A deep dive into image data preprocessing by TensorFlow

Deep networks require a considerable amount of coaching data to carry out properly. To get a passable consequence from the mannequin, the enter data must be pre-processed. It is the method of cleansing the data and making ready it for the mannequin. Data augmentation is a frequent image preparation method. Image augmentation builds coaching footage artificially by utilizing varied processing strategies or a mixture of quite a few processing strategies, akin to random rotation, shifts, shear and flips, and many others. It will help us in increasing the dataset using the prevailing data. This article will familiarize you with preprocessing image data utilizing the Keras operate. Following are the subjects to be lined.

Table of contents

Brief about data augmentationPreprocessing image data with Tensorflow

Brief about data augmentation

Data augmentation (DA) is a set of strategies that generate new data factors from present data to boost the quantity of data artificially. Making minor changes to data or using deep studying fashions to provide further data factors are examples of this. It is a really helpful follow to make the most of DA to forestall overfitting if the unique dataset is just too small to coach on or to compress the DL mannequin for higher efficiency.

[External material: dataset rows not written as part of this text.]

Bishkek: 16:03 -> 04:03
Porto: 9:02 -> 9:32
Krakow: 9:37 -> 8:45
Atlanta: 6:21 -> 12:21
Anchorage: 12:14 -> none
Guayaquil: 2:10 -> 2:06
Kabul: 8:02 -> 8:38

To be clear, data augmentation is employed for greater than solely stopping overfitting. A massive dataset is vital for the efficiency of each ML and Deep Learning (DL) fashions. However, we might improve the mannequin’s efficiency by supplementing the data we presently have. This means that Data Augmentation will help enhance the mannequin’s efficiency.

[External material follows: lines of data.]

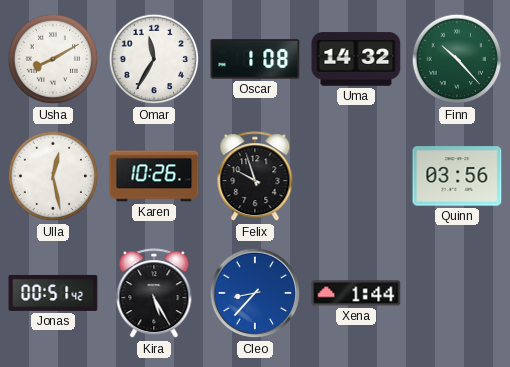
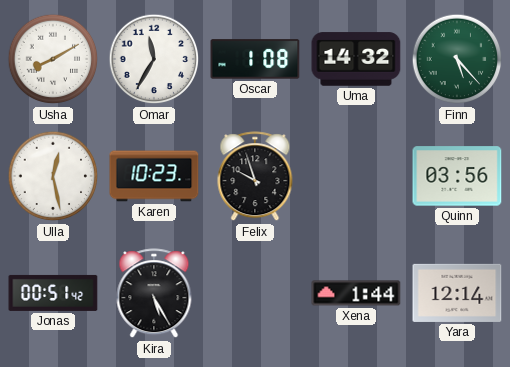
Finn: 10:23 -> 5:23
Karen: 10:26 -> 10:23
Cleo: 8:37 -> none
Yara: none -> 12:14
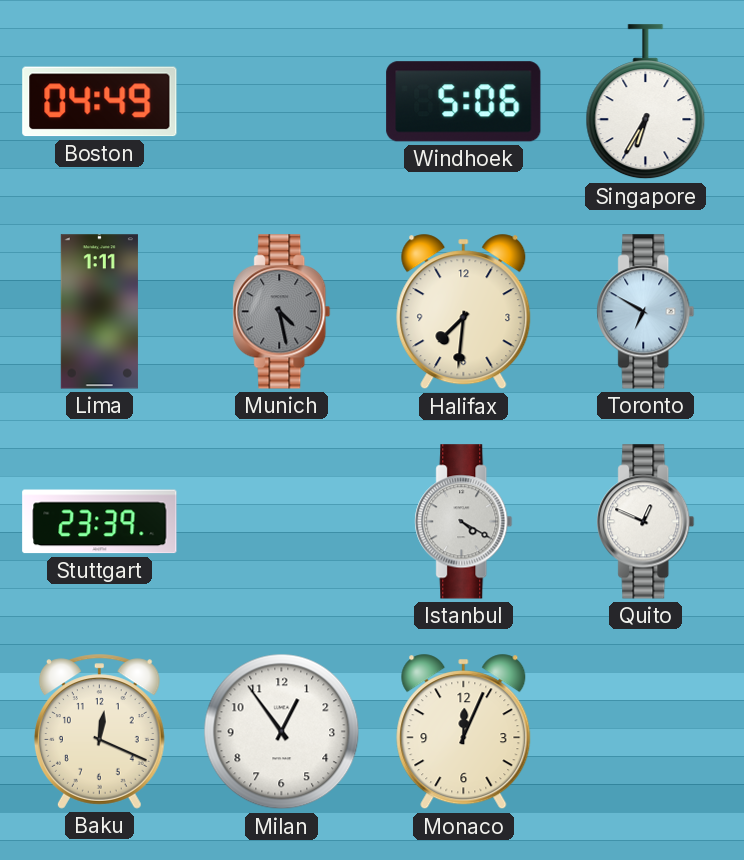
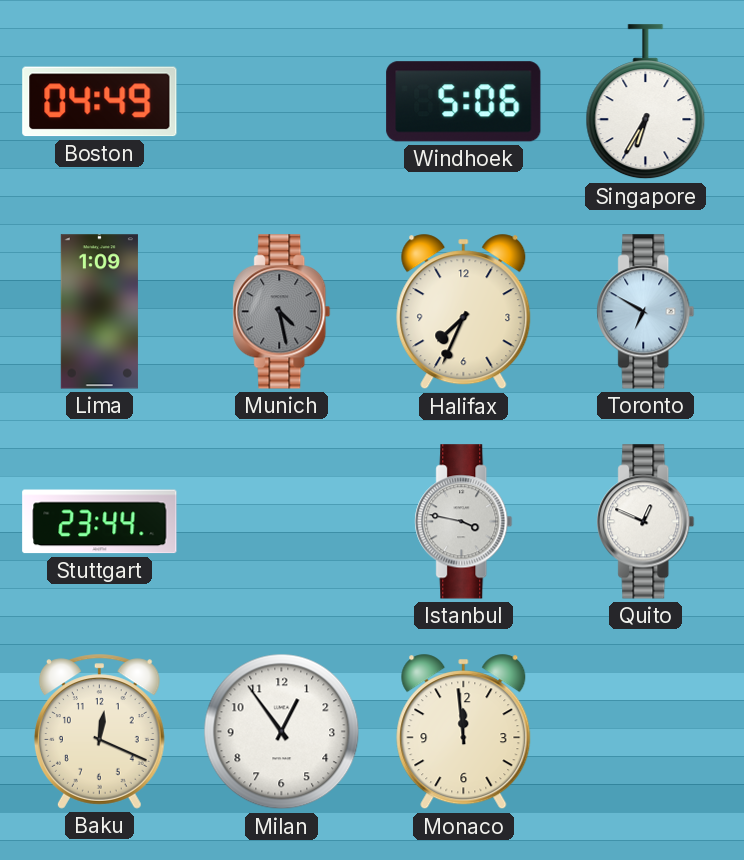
Lima: 1:11 -> 1:09
Halifax: 7:31 -> 7:34
Stuttgart: 23:39 -> 23:44
Istanbul: 4:20 -> 3:47
Monaco: 12:04 -> 11:59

Data assortment and labelling could also be time-consuming and costly operations for machine studying fashions. Companies can minimize working bills by remodeling datasets utilizing data augmentation strategies.

Cleaning data is without doubt one of the processes of a data mannequin that’s required for high-accuracy fashions. However, if cleansing impacts data representability, the mannequin can’t provide acceptable predictions for real-world inputs. Data augmentation approaches make machine studying fashions extra strong by introducing variances that the mannequin might encounter in the true world.

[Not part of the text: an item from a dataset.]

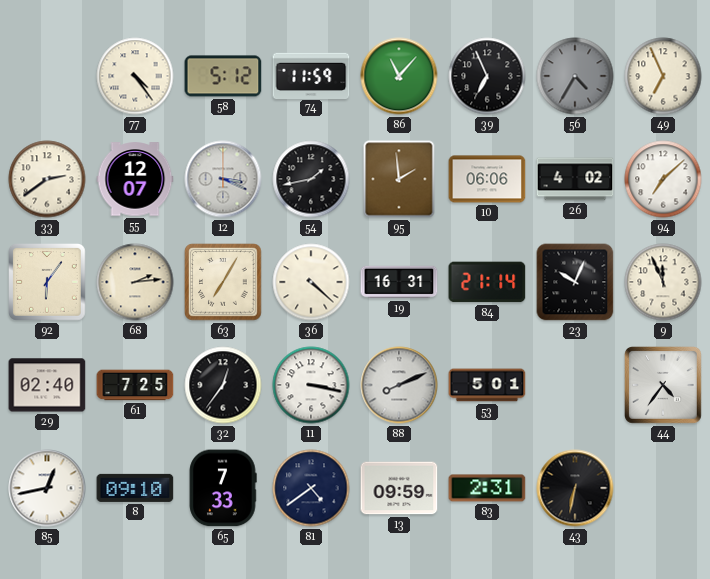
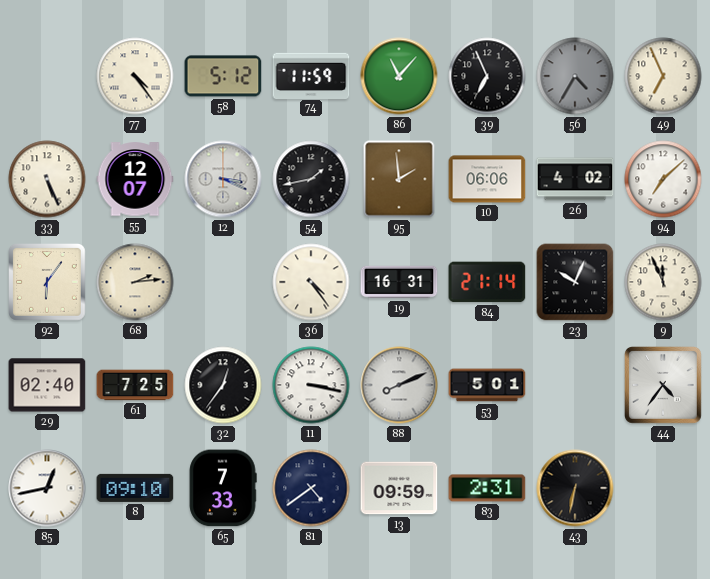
33: 2:39 -> 5:26
63: 7:05 -> none
36: 4:22 -> 4:24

Are you in search of a whole repository of Python libraries utilized in data science, try right here.

Preprocessing image data with Tensorflow

This article will show preprocess with two totally different examples. The instance demonstrates the usage of the generator operate to preprocess the data for a selected DNN mannequin. The second instance demonstrates the utilization of common data augmentation strategies like top, flip, brightness, and many others.

The data used for the primary technique is the well-known flower dataset with 5 totally different classifications. The preprocessing could be carried out by utilizing the Keras image preprocessing module. 

Importing needed dependencies for preprocessing

import tensorflow as tf
import matplotlib.pyplot as plt
import numpy as np
import warnings

Skipping the dataset downloading half, check with the pocket book connected within the references part.

During the coaching of a mannequin, the Keras deep studying bundle facilitates data augmentation routinely. The ImageDataGenerator class performs this activity.

The class could also be created first, and the configuration for the totally different types of data augmentation is equipped utilizing parameters to the category operate Object().

img_preprocesser = tf.keras.preprocessing.image.ImageDataGenerator(preprocessing_function=tf.keras.purposes.vgg16.preprocess_input)   

This generator makes use of a preprocessing operate by which the vgg16 mannequin is imputed for preprocessing the dataset. The generator will preprocess the data in keeping with the requirement of the mannequin.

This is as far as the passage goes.